Rubber duckie, you’re the one
Hundreds of rubber duckies were dumped into Trepanier Creek in Peachland on Saturday in an annual fundraiser that supports the preservation of bat habitat.
Despite the best efforts of fishermen and boaters, a few of the almost 700 rubber duckies used in a fundraiser bobbed out to sea Saturday. Well, Okanagan Lake, anyway. “I found one of the ducks, upside down and caught in seaweed,” Doris Muhs, an organizer of the fifth annual Rubber Ducky Race said Sunday, adding with a laugh: “I risked my life to save that duck.”
The numbered ducks, sold in advance for $5 apiece, were dumped en masse into Trepanier Creek to see which one would first enter Okanagan Lake about 300 metres distant.
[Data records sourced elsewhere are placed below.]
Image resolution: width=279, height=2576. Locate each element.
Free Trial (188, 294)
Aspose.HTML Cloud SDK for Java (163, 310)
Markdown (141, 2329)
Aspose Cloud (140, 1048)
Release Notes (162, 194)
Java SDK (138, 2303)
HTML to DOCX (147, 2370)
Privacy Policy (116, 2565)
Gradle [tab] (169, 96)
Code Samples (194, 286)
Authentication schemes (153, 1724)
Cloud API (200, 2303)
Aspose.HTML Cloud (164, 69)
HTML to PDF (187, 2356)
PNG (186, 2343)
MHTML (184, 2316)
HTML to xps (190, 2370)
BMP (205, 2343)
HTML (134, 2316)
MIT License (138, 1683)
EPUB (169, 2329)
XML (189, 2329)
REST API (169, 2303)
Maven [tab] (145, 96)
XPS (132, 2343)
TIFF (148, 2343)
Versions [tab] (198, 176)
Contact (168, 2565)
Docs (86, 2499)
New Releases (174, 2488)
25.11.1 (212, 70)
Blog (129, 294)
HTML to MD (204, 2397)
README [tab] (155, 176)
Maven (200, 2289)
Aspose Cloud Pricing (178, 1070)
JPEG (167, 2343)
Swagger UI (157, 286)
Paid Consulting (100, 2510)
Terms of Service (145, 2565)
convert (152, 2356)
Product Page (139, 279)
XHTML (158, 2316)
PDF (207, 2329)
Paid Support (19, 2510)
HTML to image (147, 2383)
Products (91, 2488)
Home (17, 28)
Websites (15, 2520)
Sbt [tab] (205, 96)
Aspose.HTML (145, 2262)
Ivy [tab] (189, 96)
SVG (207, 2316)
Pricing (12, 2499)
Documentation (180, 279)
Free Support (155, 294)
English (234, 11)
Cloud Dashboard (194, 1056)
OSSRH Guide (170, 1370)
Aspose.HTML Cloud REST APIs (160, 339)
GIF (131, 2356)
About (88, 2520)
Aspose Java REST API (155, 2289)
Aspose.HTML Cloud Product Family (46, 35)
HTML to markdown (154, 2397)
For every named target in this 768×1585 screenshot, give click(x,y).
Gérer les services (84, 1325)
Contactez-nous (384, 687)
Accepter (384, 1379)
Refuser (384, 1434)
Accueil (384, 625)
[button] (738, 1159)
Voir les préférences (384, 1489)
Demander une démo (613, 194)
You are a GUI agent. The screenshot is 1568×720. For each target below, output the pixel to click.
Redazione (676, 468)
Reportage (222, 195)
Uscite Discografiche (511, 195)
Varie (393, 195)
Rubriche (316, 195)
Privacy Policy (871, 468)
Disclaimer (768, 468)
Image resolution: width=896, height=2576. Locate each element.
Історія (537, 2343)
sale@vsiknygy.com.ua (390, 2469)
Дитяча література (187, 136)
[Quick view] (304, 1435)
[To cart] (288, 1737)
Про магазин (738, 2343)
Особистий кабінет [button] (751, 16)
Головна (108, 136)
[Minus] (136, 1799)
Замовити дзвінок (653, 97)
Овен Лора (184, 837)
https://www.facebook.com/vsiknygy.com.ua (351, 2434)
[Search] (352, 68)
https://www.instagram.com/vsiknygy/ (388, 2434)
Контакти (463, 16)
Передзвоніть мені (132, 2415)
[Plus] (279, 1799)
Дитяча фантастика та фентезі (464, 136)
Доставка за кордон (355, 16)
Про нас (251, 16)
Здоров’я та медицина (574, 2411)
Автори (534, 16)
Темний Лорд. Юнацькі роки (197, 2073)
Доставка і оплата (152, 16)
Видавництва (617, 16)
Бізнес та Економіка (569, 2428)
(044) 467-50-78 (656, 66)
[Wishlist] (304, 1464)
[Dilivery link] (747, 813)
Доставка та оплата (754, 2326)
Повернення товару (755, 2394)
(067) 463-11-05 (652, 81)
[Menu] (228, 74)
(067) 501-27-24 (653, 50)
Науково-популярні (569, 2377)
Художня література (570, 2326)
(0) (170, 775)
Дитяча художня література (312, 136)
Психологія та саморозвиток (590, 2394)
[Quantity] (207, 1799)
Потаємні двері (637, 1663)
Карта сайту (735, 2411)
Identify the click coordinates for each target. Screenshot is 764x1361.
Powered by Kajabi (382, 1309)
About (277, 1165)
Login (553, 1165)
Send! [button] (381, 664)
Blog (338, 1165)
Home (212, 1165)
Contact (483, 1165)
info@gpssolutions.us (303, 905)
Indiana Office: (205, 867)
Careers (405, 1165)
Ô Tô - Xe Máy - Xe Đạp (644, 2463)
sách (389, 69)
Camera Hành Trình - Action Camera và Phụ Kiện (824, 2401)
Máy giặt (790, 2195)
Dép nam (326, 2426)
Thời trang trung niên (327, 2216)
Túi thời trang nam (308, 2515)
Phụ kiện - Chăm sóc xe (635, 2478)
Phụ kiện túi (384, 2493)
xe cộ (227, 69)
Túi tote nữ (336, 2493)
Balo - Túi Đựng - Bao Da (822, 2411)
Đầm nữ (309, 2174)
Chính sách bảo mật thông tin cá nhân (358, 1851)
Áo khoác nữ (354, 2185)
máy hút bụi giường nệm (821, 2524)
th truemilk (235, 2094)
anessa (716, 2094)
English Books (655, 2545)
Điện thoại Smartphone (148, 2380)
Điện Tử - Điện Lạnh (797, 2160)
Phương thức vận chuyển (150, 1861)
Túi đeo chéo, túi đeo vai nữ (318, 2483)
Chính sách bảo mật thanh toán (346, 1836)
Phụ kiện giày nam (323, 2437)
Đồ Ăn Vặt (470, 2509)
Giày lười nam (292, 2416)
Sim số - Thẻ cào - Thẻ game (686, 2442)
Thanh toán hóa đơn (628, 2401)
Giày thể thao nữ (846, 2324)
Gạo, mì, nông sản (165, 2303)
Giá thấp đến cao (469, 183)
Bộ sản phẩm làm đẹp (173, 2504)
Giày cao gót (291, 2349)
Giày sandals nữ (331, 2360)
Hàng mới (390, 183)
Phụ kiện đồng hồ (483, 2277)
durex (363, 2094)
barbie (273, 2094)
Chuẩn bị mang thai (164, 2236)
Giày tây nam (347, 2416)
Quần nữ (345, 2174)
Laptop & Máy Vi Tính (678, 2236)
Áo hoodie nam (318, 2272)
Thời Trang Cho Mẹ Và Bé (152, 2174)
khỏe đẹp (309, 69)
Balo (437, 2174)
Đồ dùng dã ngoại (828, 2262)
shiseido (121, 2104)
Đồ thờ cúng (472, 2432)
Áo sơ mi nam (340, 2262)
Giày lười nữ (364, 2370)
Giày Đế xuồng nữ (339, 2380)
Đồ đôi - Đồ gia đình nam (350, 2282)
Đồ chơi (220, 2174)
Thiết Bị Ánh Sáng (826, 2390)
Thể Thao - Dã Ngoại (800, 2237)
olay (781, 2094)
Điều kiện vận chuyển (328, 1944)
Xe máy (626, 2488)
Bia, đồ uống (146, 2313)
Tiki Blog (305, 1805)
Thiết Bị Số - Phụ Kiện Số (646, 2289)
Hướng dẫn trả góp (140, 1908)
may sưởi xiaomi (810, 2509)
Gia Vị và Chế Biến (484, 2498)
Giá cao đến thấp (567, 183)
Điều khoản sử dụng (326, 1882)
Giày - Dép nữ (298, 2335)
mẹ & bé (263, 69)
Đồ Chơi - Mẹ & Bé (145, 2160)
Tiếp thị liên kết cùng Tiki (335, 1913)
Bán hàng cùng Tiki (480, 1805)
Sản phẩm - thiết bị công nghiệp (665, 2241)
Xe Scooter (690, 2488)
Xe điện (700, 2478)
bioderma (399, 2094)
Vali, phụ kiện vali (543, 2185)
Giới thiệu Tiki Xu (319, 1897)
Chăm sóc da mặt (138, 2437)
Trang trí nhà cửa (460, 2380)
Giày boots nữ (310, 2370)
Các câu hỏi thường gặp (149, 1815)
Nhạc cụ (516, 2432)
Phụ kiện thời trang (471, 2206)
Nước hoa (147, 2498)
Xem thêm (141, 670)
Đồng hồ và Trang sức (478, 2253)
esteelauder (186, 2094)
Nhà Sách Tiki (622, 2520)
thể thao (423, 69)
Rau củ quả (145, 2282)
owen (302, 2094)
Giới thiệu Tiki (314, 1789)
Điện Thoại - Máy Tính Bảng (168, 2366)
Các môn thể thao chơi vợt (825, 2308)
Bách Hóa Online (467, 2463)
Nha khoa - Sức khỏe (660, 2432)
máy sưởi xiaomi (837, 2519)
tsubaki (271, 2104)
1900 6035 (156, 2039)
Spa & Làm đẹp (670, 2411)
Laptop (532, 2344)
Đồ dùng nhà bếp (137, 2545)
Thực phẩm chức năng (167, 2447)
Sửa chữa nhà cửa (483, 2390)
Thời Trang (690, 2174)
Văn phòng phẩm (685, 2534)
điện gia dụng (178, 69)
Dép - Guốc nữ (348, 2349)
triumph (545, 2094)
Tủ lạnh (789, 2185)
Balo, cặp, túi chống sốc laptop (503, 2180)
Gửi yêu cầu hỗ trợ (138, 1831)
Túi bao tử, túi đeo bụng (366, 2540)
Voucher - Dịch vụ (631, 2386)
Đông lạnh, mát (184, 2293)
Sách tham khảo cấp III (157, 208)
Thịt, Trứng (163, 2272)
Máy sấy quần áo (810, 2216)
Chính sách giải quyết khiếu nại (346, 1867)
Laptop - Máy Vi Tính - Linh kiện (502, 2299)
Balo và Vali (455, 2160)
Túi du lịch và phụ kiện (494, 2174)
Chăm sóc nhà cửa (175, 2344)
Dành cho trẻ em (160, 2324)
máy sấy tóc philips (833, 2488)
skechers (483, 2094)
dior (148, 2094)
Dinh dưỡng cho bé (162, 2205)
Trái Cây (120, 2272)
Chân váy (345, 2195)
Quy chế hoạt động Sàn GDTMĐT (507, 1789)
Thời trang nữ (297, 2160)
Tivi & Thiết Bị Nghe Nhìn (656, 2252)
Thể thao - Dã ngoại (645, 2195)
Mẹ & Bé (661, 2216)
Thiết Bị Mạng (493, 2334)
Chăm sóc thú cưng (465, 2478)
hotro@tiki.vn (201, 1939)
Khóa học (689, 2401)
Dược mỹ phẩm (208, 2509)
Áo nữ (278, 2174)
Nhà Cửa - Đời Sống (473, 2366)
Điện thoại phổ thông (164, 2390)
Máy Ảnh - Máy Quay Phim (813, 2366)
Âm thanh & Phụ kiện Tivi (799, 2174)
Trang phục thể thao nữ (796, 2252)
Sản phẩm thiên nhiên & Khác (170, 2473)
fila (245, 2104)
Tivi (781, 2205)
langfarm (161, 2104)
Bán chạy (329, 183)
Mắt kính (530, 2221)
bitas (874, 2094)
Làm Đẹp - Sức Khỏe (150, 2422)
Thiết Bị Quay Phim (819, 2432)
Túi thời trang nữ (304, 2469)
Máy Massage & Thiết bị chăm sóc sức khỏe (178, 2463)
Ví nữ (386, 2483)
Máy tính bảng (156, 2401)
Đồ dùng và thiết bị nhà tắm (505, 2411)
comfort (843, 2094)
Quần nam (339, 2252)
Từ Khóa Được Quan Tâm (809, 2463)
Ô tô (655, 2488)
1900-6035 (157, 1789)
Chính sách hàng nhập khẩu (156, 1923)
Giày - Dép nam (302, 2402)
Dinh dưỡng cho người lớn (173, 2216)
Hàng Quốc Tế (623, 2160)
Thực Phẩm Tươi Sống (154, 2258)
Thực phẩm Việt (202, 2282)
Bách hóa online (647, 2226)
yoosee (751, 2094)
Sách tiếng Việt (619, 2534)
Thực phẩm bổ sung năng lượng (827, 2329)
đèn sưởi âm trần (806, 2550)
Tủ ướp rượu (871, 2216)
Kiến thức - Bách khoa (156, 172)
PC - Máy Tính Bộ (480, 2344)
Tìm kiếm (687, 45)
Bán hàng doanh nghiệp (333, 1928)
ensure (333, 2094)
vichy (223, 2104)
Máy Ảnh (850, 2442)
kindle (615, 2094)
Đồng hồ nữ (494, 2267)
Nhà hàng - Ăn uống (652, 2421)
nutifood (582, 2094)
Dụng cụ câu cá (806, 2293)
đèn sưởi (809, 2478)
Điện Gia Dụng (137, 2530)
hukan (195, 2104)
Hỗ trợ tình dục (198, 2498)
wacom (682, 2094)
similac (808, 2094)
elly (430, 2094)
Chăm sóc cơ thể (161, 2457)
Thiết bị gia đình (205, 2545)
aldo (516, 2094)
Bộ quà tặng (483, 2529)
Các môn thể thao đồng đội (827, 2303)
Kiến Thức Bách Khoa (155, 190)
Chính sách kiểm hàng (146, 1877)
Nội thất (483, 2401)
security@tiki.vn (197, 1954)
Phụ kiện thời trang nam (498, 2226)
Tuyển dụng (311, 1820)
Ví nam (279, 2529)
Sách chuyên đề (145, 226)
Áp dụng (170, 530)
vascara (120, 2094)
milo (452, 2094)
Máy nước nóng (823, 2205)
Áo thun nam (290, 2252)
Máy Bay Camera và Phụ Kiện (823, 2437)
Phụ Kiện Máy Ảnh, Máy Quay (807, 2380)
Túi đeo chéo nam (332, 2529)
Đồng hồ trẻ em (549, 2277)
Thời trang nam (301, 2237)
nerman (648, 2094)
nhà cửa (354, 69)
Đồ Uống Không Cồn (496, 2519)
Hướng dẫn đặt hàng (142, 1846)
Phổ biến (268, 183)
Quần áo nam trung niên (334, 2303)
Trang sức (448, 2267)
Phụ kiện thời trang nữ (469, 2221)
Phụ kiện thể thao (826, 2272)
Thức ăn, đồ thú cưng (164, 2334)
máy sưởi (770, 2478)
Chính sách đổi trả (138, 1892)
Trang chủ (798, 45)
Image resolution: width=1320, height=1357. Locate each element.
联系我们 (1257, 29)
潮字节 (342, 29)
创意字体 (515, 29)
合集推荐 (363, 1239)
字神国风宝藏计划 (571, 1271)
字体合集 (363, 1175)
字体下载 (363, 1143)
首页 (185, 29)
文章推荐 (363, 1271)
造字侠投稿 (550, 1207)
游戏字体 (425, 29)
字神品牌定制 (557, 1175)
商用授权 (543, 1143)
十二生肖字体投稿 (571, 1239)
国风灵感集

The owner of the numbered duck won $900, and there were several subsidiary prizes.
At the mouth of the creek, to the amusement of many onlookers, fishermen with nets stopped most of the ducks from entering the lake.
People aboard boats scooped up any that did elude the nets.
The crowd-pleasing event is a fundraiser for the Bat Education and Ecological Protection Society. It was expected to raise about $2,500, with the money going toward the purchase of more cameras to be installed in an old schoolhouse on Beach Avenue.
The building, now used as a visitor information centre and art gallery, is believed to house one of the biggest colonies of bats in British Columbia.
The addition of more cameras will allow for remote viewing of the colony without disturbing the bats. Bats are important for the environment because they eat mosquitoes and other insects, says Darlene Hartford, the society president.